Wednesday, December 31, 2014

Some Miscellany

A few miscellaneous things I've experimented with recently.

At some point over the past few years I snagged a dataset which had the locations (latitude and longitude) of many of the Division 1 arenas.  I filled out the dataset and added in the date the arenas were constructed.  I also started grabbing the attendance numbers for games.  With the locations of all the team arenas, I can calculate the travel distance for Away teams.  (For Neutral site games, I just use a generic 500 mile travel distance for both teams.)  I was then able to feed all this data into the predictor.

There's a small correlation between travel distance and performance; teams that travel further generally perform more poorly.  But the effect is small, and the impact upon prediction accuracy is not significant.

Attendance numbers correlate positively with performance -- teams that get lots of fans tend to do well.  Cause and effect are probably reversed here -- fans turn out to see good teams.  Again, there's little benefit to prediction accuracy from the attendance numbers, probably because that information is already captured in the other statistics that describe how good the team is.  (If attendance was a good predictor it would be problematic, because we don't usually know the attendance numbers until the game is over!)

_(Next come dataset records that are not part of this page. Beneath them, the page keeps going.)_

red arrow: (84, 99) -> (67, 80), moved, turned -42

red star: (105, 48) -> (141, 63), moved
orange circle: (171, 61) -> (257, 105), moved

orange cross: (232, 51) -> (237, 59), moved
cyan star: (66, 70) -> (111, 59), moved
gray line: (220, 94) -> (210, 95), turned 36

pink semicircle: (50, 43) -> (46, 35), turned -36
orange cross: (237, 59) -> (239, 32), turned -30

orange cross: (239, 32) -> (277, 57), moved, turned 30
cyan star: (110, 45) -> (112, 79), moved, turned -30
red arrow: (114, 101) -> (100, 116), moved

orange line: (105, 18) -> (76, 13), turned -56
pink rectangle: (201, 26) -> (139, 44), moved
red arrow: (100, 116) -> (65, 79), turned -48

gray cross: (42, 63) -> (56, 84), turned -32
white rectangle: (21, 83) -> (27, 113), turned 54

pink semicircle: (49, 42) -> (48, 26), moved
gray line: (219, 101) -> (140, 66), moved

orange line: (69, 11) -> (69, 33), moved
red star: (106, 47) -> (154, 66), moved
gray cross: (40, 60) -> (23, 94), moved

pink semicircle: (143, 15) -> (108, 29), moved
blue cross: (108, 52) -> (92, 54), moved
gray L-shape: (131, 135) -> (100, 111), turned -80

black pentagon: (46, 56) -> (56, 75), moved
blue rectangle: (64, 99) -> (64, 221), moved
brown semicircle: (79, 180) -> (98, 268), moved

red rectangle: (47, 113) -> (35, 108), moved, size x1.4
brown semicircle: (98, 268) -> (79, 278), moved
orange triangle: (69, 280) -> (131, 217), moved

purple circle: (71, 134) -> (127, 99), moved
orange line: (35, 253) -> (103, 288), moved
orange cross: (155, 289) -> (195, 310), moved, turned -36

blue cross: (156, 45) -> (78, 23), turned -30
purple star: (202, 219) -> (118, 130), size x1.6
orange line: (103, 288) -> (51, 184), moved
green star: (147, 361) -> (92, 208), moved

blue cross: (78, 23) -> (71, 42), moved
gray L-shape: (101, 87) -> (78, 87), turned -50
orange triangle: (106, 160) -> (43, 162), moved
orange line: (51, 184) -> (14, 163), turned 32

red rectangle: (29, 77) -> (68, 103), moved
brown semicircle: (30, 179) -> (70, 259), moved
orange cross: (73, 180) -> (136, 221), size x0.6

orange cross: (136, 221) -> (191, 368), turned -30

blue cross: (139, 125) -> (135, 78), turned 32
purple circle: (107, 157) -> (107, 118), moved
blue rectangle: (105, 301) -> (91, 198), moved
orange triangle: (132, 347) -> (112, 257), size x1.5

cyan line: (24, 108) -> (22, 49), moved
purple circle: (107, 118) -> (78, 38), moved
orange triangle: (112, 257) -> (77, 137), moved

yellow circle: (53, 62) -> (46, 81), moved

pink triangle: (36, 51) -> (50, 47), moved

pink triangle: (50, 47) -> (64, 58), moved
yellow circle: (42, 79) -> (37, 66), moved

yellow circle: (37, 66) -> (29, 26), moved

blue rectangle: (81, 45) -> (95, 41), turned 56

There's also a weak positive correlation between the date an arena was built and how well the team performs.  This is probably because good teams get new arenas.  For example, after winning the National Championship, the Maryland basketball team moved out of the rickety on-campus gym and into a shiny new arena. 

On a different note, I also started calculating the variance for team statistics and using them for prediction.  Variance tells us how much a variable is changing.  Imagine two teams that both average 10 offensive rebounds per game.  Team A has gotten exactly ten offensive rebounds in every game.  Team B has gotten 0 offensive rebounds in half their games, and twenty in the other half.  Their averages are the same, but Team B has a much higher variance.

One of the obvious ways to use variance is to quantify "confidence".  We might be much more confident in our prediction about a team that has very little variance (i.e., performs very consistently) than our prediction about a team that has a lot of variance.  I've had some success with this (particularly for predicting upsets in the NCAA tournament) but it's not an area where I've yet done a lot of experimentation.

But interestingly enough, it turns out that variance has some value as a direct predictor of performance.  In some cases, variance is a good thing -- a team with high variance in some statistic does better than a team with low variance.  In other cases, it's the opposite.  I've notice this in the past with some statistics (like Trueskill) that produce a variance as part of their calculation, but I decided to calculate variance consistently for all the statistics and test it for predictive value.

The results were mixed.  Some of the variance calculations were statistically significant and were selected by the model.  On the other hand, they didn't significantly improve accuracy.  I ended up keeping a number of the variance statistics because they represent a different aspect of the data, and I hope that means they'll make the model more consistent overall.

1 comment:

  1. Can you calculate the effect of avg. attendance on home court advantage?